Thanks Joseph and NDIY – I must get "proper" crimps for future use, I appreciate your comments
Having refitted the motor, can anyone offer me advice on how to secure the mounting plate please? I cannot find reference on YouTube or Internet – a photo would be greatly appreciated. As can be seen, there is a bolt through the casing with washer / nut on the end fully wound out. The bolt thread matches the swivel nut in the mounting plate, but they are not aligned. The motor is not the original so it may be the replacement motor has altered the geometry and is just hanging on the plate giving tension to the belt
On the subject of crimps and 'choc-bloc' terminal connectors I've recently discovered 'Powerpole' connectors. They are jolly clever!
They come in various capacities and different colours, those pictured are 30A. The clever features are:
The connectors are hermaphrodites, ie only one connector type is needed – the system doesn't have separate male plugs and female sockets. (Top of photo shows red and black plugged together to connect the blue wires together. Apart from the colour both connectors are identical. The connectors only mate in one of the 4 possible alignments. )

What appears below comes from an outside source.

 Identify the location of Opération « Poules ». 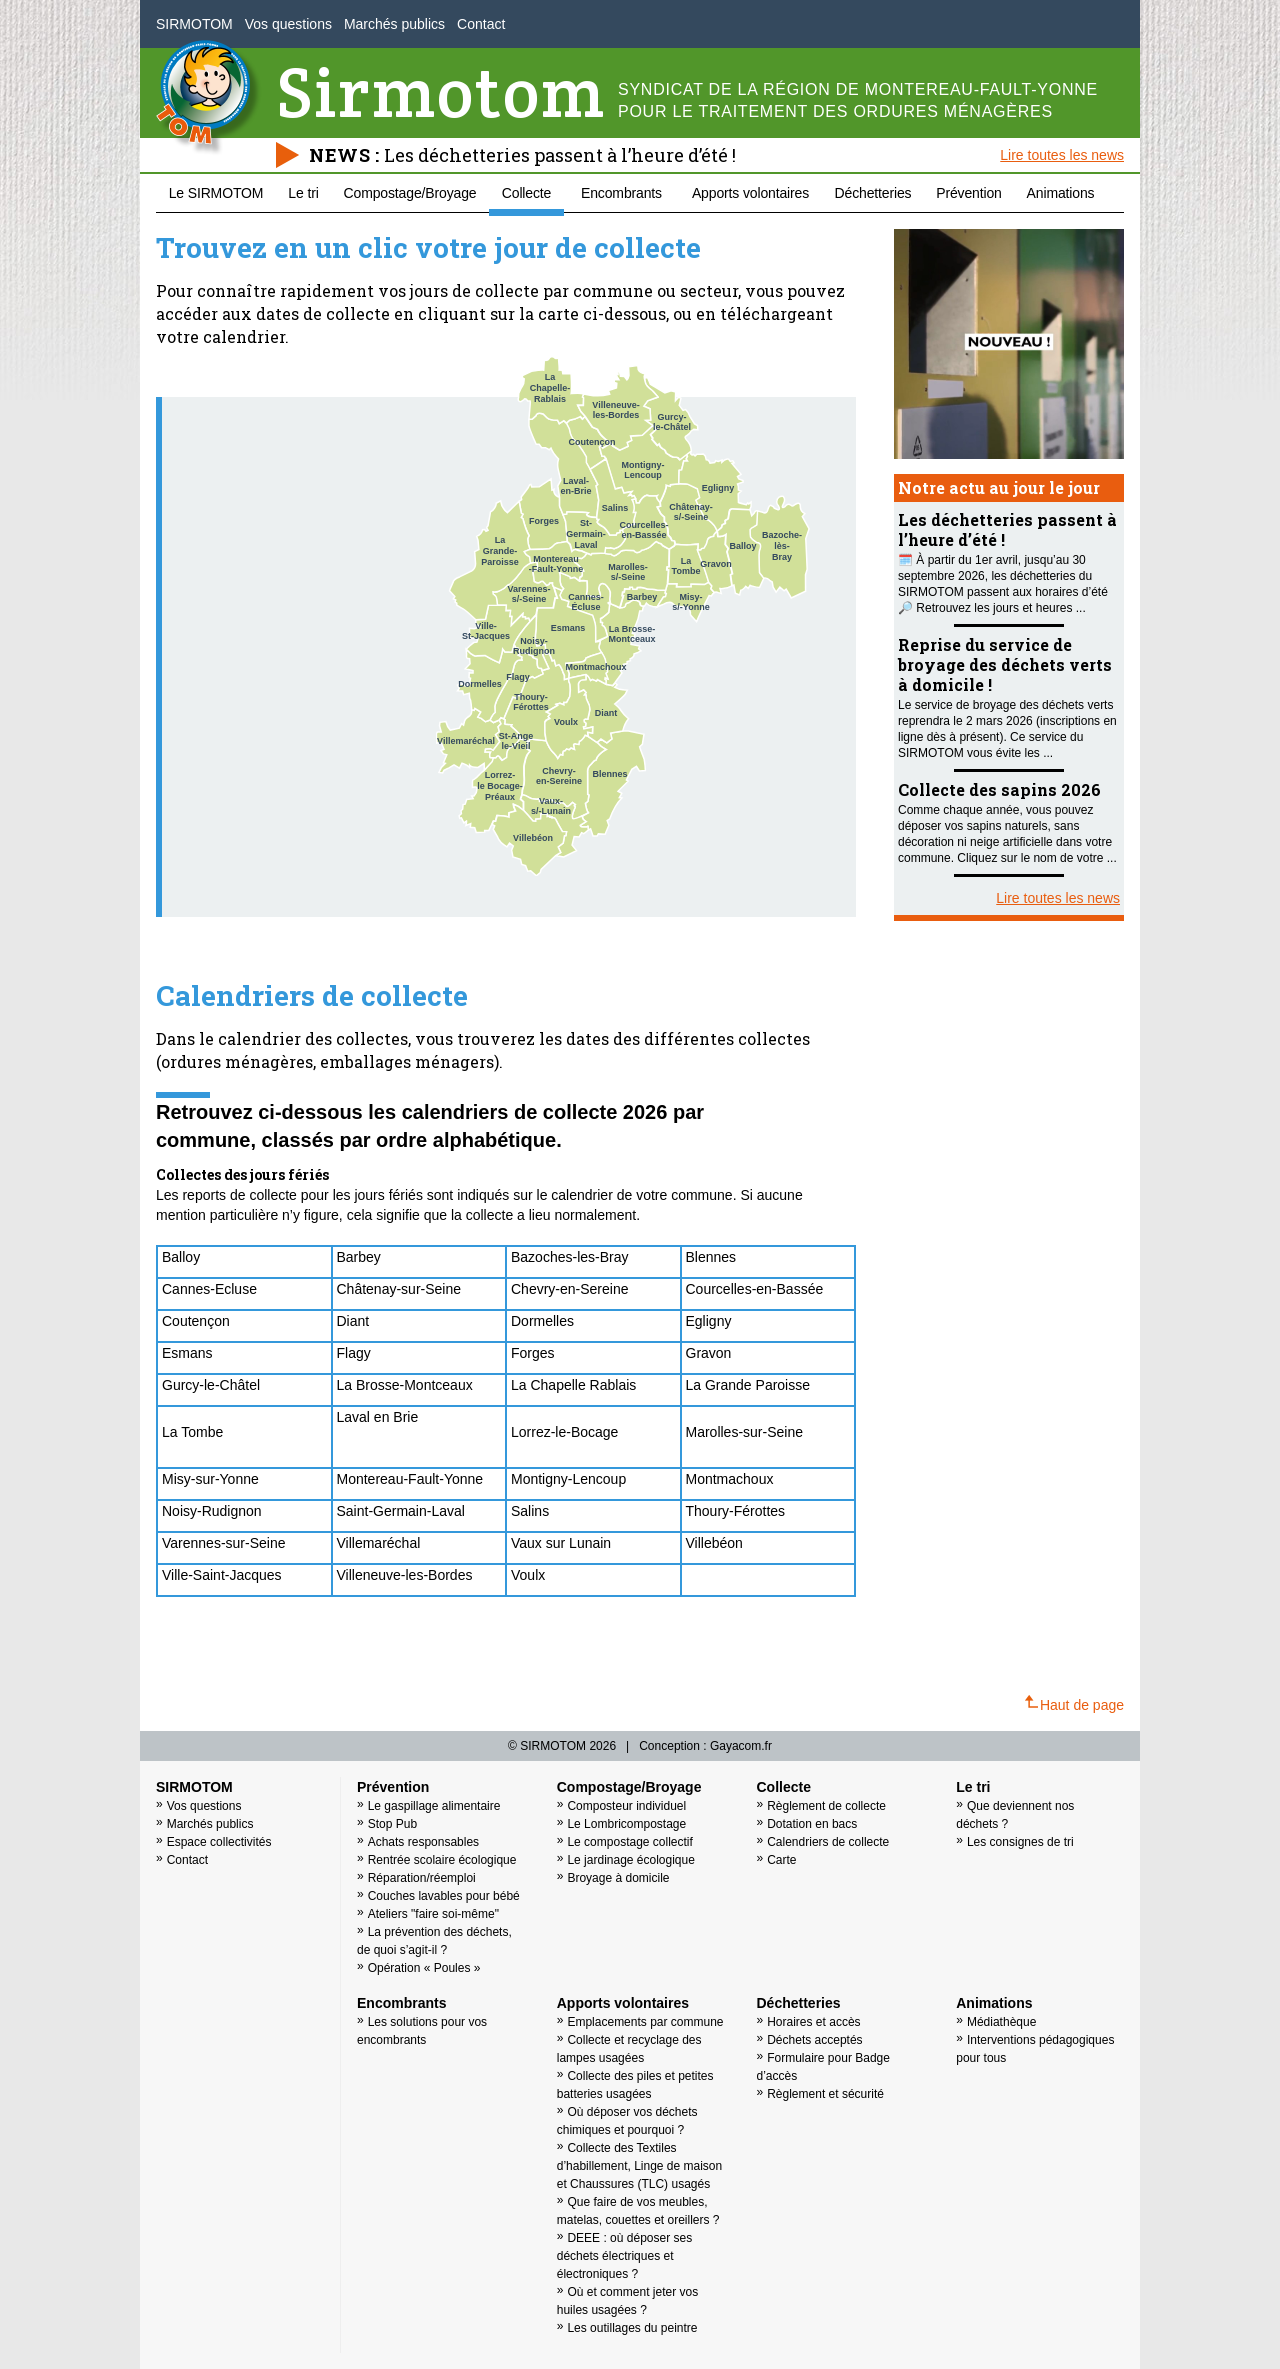
(424, 1968).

The plastic shrouds are side dovetailed so they can be physically combined into blocks. The example shown in my photo is 2×2, but any other combination is possible. The geometry is such that matching pairs of blocks can be made, and it is impossible to connect them wrongly.
Wires can be soldered or crimped to the silver tongues.

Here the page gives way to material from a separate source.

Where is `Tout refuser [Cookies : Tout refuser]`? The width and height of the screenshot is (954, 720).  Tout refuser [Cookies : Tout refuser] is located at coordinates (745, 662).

The tongues clip into the plastic shroud
Simple and inexpensive.
They've been around for a good few years and have a good reputation for reliability. I now prefer them to screw terminals and male/female crimp connectors for all inline connections.
I have an Elliott 10M shaper. Can anyone explain how the ratchet mechanism on the power cross feed works? Mine only works intermittently. There seems to be only one pawl and sometimes the feed advances and then retreats slightly and repeatedly with each stroke so I get no proper cross feed advance. I can only guess that the action should depend somehow on friction in the feed screw resisting the backwards movement (and I don't have enough friction) or my machine has somehow lost a second pawl. or perhaps I have not understood it at all.
System does depend on friction holding the ratchet wheel in place whilst the pawl retreats. Assuming mine is typical the factory spring is very weak, probably provides a force equivalent to the weight of the pawl at most. As ever crud builds up making the action stiffer so the system doesn't work as it should.
Cure is to clean things out so the pawl moves freely. Big difference with mine between as obtained in apparently well looked after condition and post cleaning. However mine was more likely to stick up so there was no attempt to feed rather than do the forward – backwards dance.
I have used the power-pole connectors for a number of years. I have a 12v to 48v power converter for running wireless access points for site surveys. All the batteries have very shorts leads with spade connectors one end (for the battery) and power-pole connectors on the other end. These can then be either plugged into a power-pole connector on the PSU or onto a power-pole connector on the charger. Always a good firm connection.
I use the same connectors on the intelligent charger on my Caterham 7. When charger is disconnected I can then easily add other devices phone chargers, sat nav chargers, laptop chargers in its place.
It pays to purchase the correct crimp tool for the metal connectors, not particularly cheap but good ones never are.